На похоронах были люди самых разных возрастов, преобладали, однако, старики, которых влекло туда двойное и противоречивое чувство: с одной стороны, неприятная мысль, что собственная смерть тоже не за горами и всё, к несчастью, приближается; с другой – побеждающая эти грустные соображения и явственно ощутимая радость, что умер вот этот самый Пьер, а они остались живы; они вообще приходили на все похороны, чтобы получить совершенно неотразимое доказательство своего собственного, хотя и временного, бессмертия.

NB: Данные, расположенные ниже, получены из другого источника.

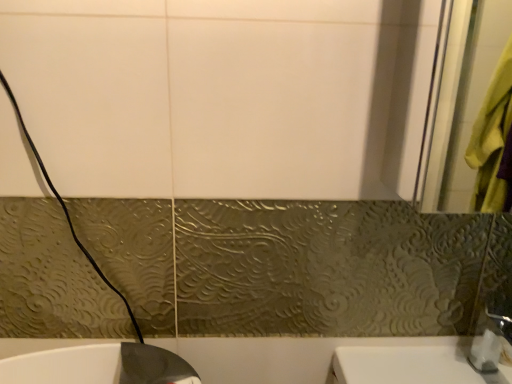 This screenshot has height=384, width=512. Identify the location of white glossy sink at lower left. (97, 365).

What do you see at coordinates (97, 365) in the screenshot? The height and width of the screenshot is (384, 512). I see `white glossy sink at lower left` at bounding box center [97, 365].

Locate an element on the screen. This screenshot has width=512, height=384. white glossy sink at lower left is located at coordinates (97, 365). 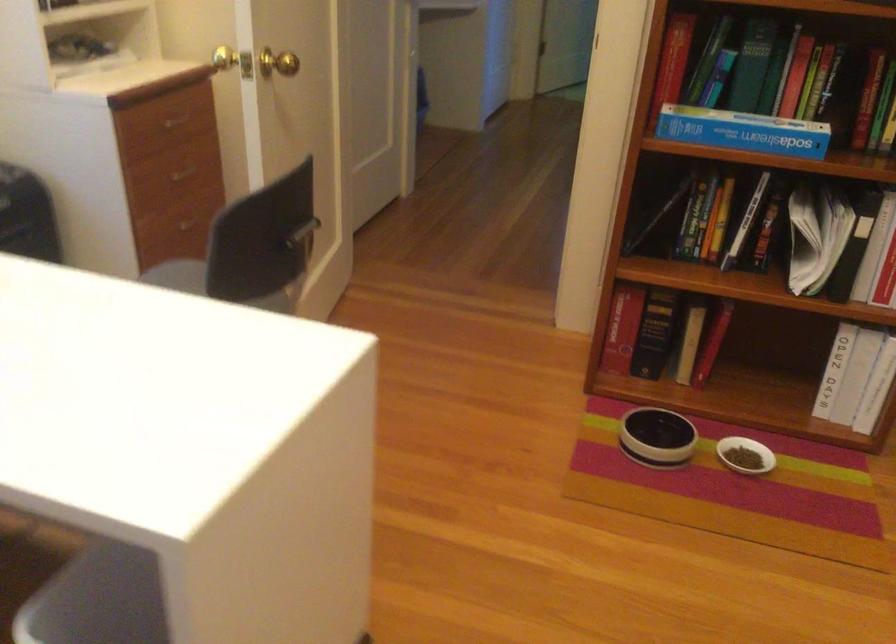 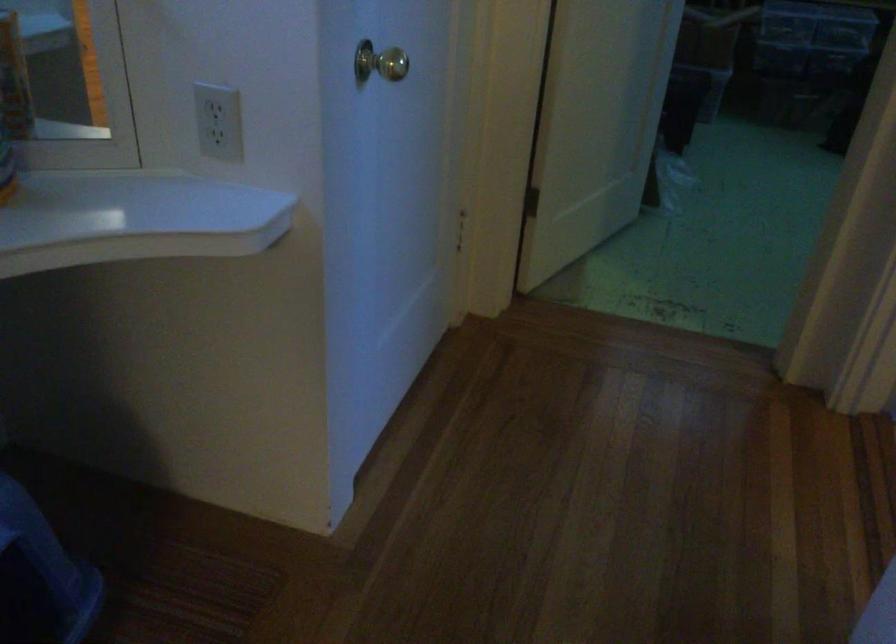 Question: What movement of the cameraman would produce the second image?

Choices:
 (A) Left
 (B) Right
 (C) Forward
 (D) Backward

Answer: (C) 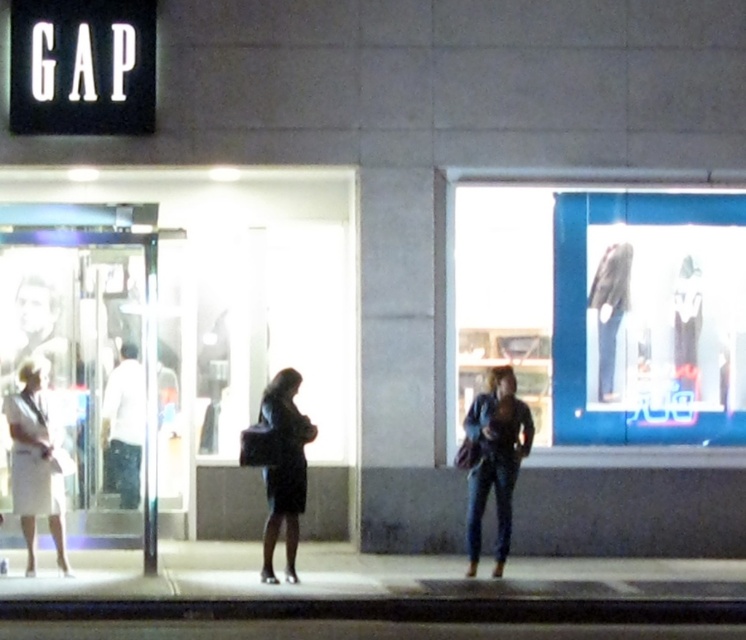 Question: Can you confirm if blue glass display at center is positioned to the left of denim jeans at center?

Choices:
 (A) no
 (B) yes

Answer: (A)

Question: Can you confirm if denim jeans at center is positioned below dark blue fabric coat at center?

Choices:
 (A) no
 (B) yes

Answer: (B)

Question: Based on their relative distances, which object is farther from the blue glass display at center?

Choices:
 (A) white matte skirt at left
 (B) dark blue fabric coat at center

Answer: (A)

Question: Does white matte skirt at left appear on the right side of dark blue fabric coat at center?

Choices:
 (A) no
 (B) yes

Answer: (A)

Question: Which point is closer to the camera?

Choices:
 (A) (19, 416)
 (B) (668, 285)
 (C) (300, 499)
 (D) (515, 440)

Answer: (C)

Question: Which of the following is the farthest from the observer?

Choices:
 (A) white matte skirt at left
 (B) dark blue fabric coat at center
 (C) blue glass display at center
 (D) denim jeans at center

Answer: (C) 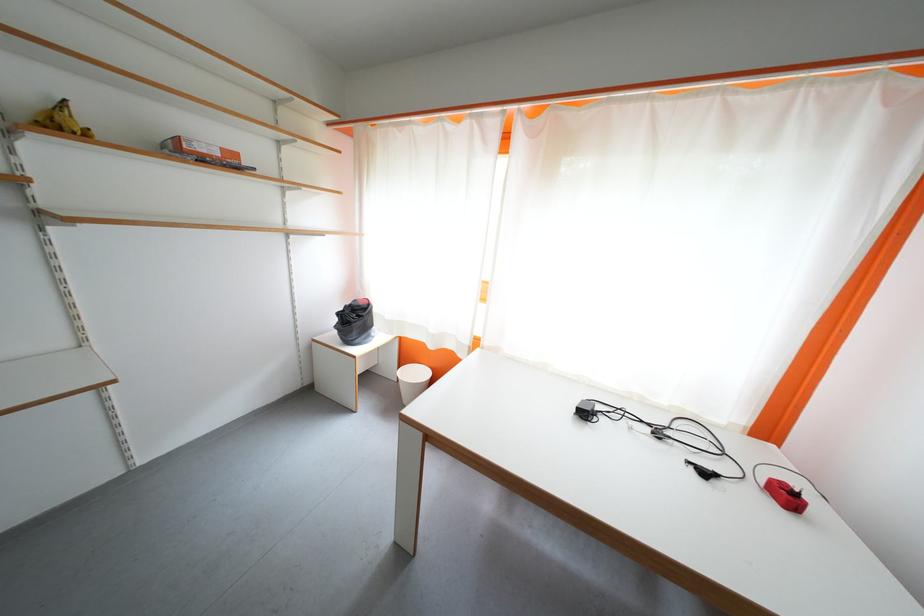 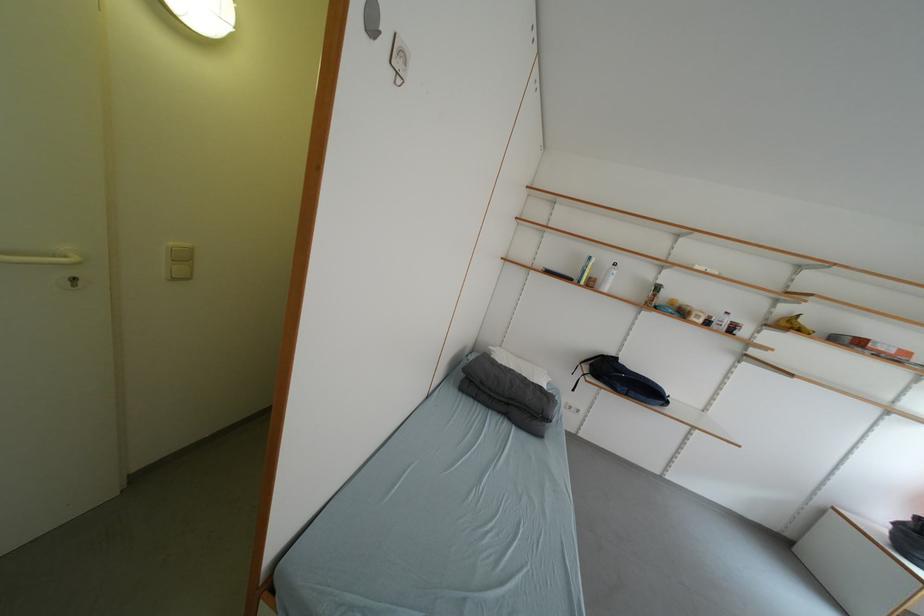 Where in the second image is the point corresponding to point (319, 351) from the first image?

(832, 515) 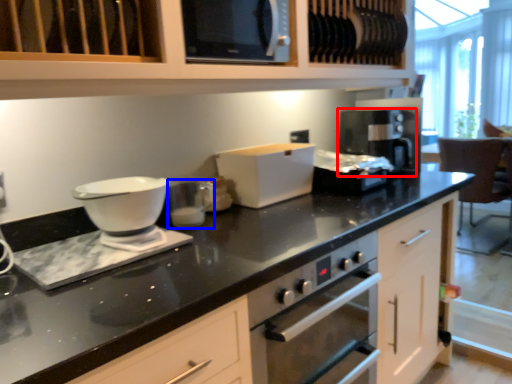 Question: Among these objects, which one is nearest to the camera, coffee machine (highlighted by a red box) or appliance (highlighted by a blue box)?

Choices:
 (A) coffee machine
 (B) appliance

Answer: (B) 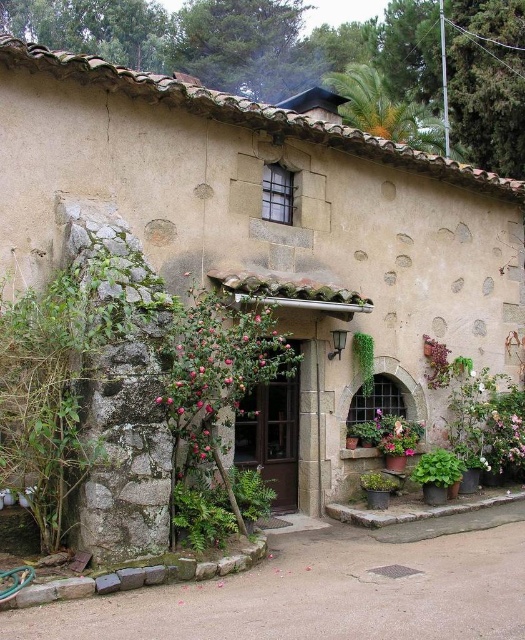 You are a gardener who needs to water both the green mossy stone wall at left and the green leafy plant at center. If your watering can holds exactly 13 feet worth of water, can you water both without refilling?

The green mossy stone wall at left and green leafy plant at center are 12.97 feet apart from each other. Since the distance is less than the watering can capacity of 13 feet, you can water both without needing to refill.

You are standing in front of the rustic building and want to determine the relative positions of two points marked on the facade. Which point, point at coordinate (79, 412) or point at coordinate (366, 333), is closer to you?

Point at coordinate (79, 412) is closer to the viewer than point at coordinate (366, 333). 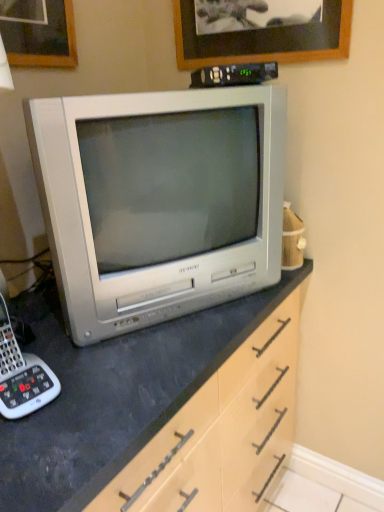 Where is `white plastic corded phone at lower left`? white plastic corded phone at lower left is located at coordinates (22, 375).

Consider the image. In order to face wooden picture frame at upper center, should I rotate leftwards or rightwards?

You should rotate right by 8.576 degrees.

Image resolution: width=384 pixels, height=512 pixels. Identify the location of wooden picture frame at upper center. (260, 31).

This screenshot has height=512, width=384. Describe the element at coordinates (234, 75) in the screenshot. I see `black plastic remote control at upper center` at that location.

This screenshot has height=512, width=384. I want to click on black plastic remote control at upper center, so click(234, 75).

At what (x,y) coordinates should I click in order to perform the action: click on silver metallic television at center. Please return your answer as a coordinate pair (x, y). This screenshot has width=384, height=512. Looking at the image, I should click on (158, 201).

Measure the distance between silver metallic television at center and camera.

silver metallic television at center is 29.50 inches away from camera.

Locate an element on the screen. This screenshot has height=512, width=384. white plastic corded phone at lower left is located at coordinates (22, 375).

Visually, is black plastic remote control at upper center positioned to the left or to the right of wooden picture frame at upper center?

black plastic remote control at upper center is positioned on wooden picture frame at upper center's left side.

From a real-world perspective, relative to wooden picture frame at upper center, is black plastic remote control at upper center vertically above or below?

Clearly, from a real-world perspective, black plastic remote control at upper center is below wooden picture frame at upper center.

Is black plastic remote control at upper center spatially inside wooden picture frame at upper center, or outside of it?

black plastic remote control at upper center is not inside wooden picture frame at upper center, it's outside.

Which of these two, silver metallic television at center or white plastic corded phone at lower left, is thinner?

Thinner between the two is white plastic corded phone at lower left.

Identify the location of corded phone on the left of silver metallic television at center. (22, 375).

Is silver metallic television at center facing away from white plastic corded phone at lower left?

silver metallic television at center does not have its back to white plastic corded phone at lower left.

Is silver metallic television at center far from white plastic corded phone at lower left?

No, silver metallic television at center is in close proximity to white plastic corded phone at lower left.

Considering the relative sizes of black plastic remote control at upper center and silver metallic television at center in the image provided, is black plastic remote control at upper center shorter than silver metallic television at center?

Yes.

Between point (226, 68) and point (268, 137), which one is positioned in front?

The point (226, 68) is closer to the camera.

In the image, there is a black plastic remote control at upper center. At what (x,y) coordinates should I click in order to perform the action: click on television below it (from the image's perspective). Please return your answer as a coordinate pair (x, y). This screenshot has height=512, width=384. Looking at the image, I should click on (158, 201).

Considering the relative positions of black plastic remote control at upper center and silver metallic television at center in the image provided, is black plastic remote control at upper center in front of silver metallic television at center?

That is False.

Does wooden picture frame at upper center appear on the right side of white plastic corded phone at lower left?

Yes, wooden picture frame at upper center is to the right of white plastic corded phone at lower left.

From a real-world perspective, is wooden picture frame at upper center positioned over white plastic corded phone at lower left based on gravity?

Yes, from a real-world perspective, wooden picture frame at upper center is above white plastic corded phone at lower left.

Is wooden picture frame at upper center oriented away from white plastic corded phone at lower left?

No, wooden picture frame at upper center's orientation is not away from white plastic corded phone at lower left.

Considering the relative positions of wooden picture frame at upper center and white plastic corded phone at lower left in the image provided, is wooden picture frame at upper center in front of white plastic corded phone at lower left?

No.

How many degrees apart are the facing directions of white plastic corded phone at lower left and silver metallic television at center?

The angle between the facing direction of white plastic corded phone at lower left and the facing direction of silver metallic television at center is 13.5 degrees.

Is white plastic corded phone at lower left inside the boundaries of silver metallic television at center, or outside?

white plastic corded phone at lower left cannot be found inside silver metallic television at center.

Which object is thinner, white plastic corded phone at lower left or silver metallic television at center?

white plastic corded phone at lower left.

Is white plastic corded phone at lower left positioned in front of silver metallic television at center?

Yes, white plastic corded phone at lower left is closer to the viewer.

— У меня был товарищ, который тоже спрашивал меня о смысле жизни, — сказал Виталий, — перед тем как застрелиться. Это был мой очень близкий товарищ, очень хороший товарищ, — сказал, часто повторяя слово «товарищ» и как бы находя какое-то призрачное утешение в том, что это слово теперь, много лет спустя, звучало так же, как раньше, и раздавалось в неподвижном воздухе пустынного парка. — Он был тогда студентом, а я был юнкером. Он всё спрашивал: зачем нужна такая ужасная бессмысленность существования, это сознание того, что если я умру стариком и, умирая, буду отвратителен всем, то это хорошо, — к чему это? Зачем до этого доживать? Ведь от смерти мы не уйдём, Виталий, ты понимаешь? Спасения нет. — Нет! — закричал Виталий. — Зачем, — продолжал он, — становиться инженером, или адвокатом, или писателем, или офицером, зачем такие унижения, такой стыд, такая подлость и трусость? — Я говорил ему тогда, что есть возможность существования вне таких вопросов: живи, ешь бифштексы, целуй любовниц, грусти об изменах женщин и будь счастлив. И пусть Бог хранит тебя от мысли о том, зачем ты всё это делаешь. Но он не поверил мне, он застрелился. Теперь ты спрашиваешь меня о смысле жизни. Я ничего не могу тебе ответить. Я не знаю.
— Ты веришь в то, что добровольцы победят? — Нет, совсем не верю, потому и разочаровываться не буду.
И, может быть, то, что я всегда недолго жалел о людях и странах, которые покидал, — может быть, это чувство лишь кратковременного сожаления было таким призрачным потому, что всё, что я видел и любил, — солдаты, офицеры, женщины, снег и война, всё это уже никогда не оставит меня — до тех пор, пока не наступит время моего последнего, смертельного путешествия, медленного падения в чёрную глубину, в миллион раз более длительного, чем моё земное существование, такого долгого, что, пока я буду падать, я буду забывать это всё, что видел, и помнил, и чувствовал, и любил; и, когда я забуду всё, что я любил, тогда я умру.
Была поздняя осень, и в холодном воздухе чувствовались печаль и сожаление, характерные для всякого отъезда. Я никогда не мог привыкнуть к этому чувству; всякий отъезд был для меня началом нового существования. Нового существования — и, следовательно, необходимости опять жить ощупью и искать среди новых людей и вещей, окружавших меня, такую более или менее близкую мне среду, где я мог бы обрести прежнее моё спокойствие, нужное для того, чтобы дать простор тем внутренним колебаниям и потрясениям, которые одни сильно занимали меня. Затем мне было ещё жаль покидать города, в которых я жил, и людей, с которыми я встречался, — потому что эти города и люди не повторятся в моей жизни; их реальная, простая неподвижность и определённость раз навсегда созданных картин так была не похожа на иные страны, города и людей, живших в моём воображении и мною вызываемых к существованию и движению.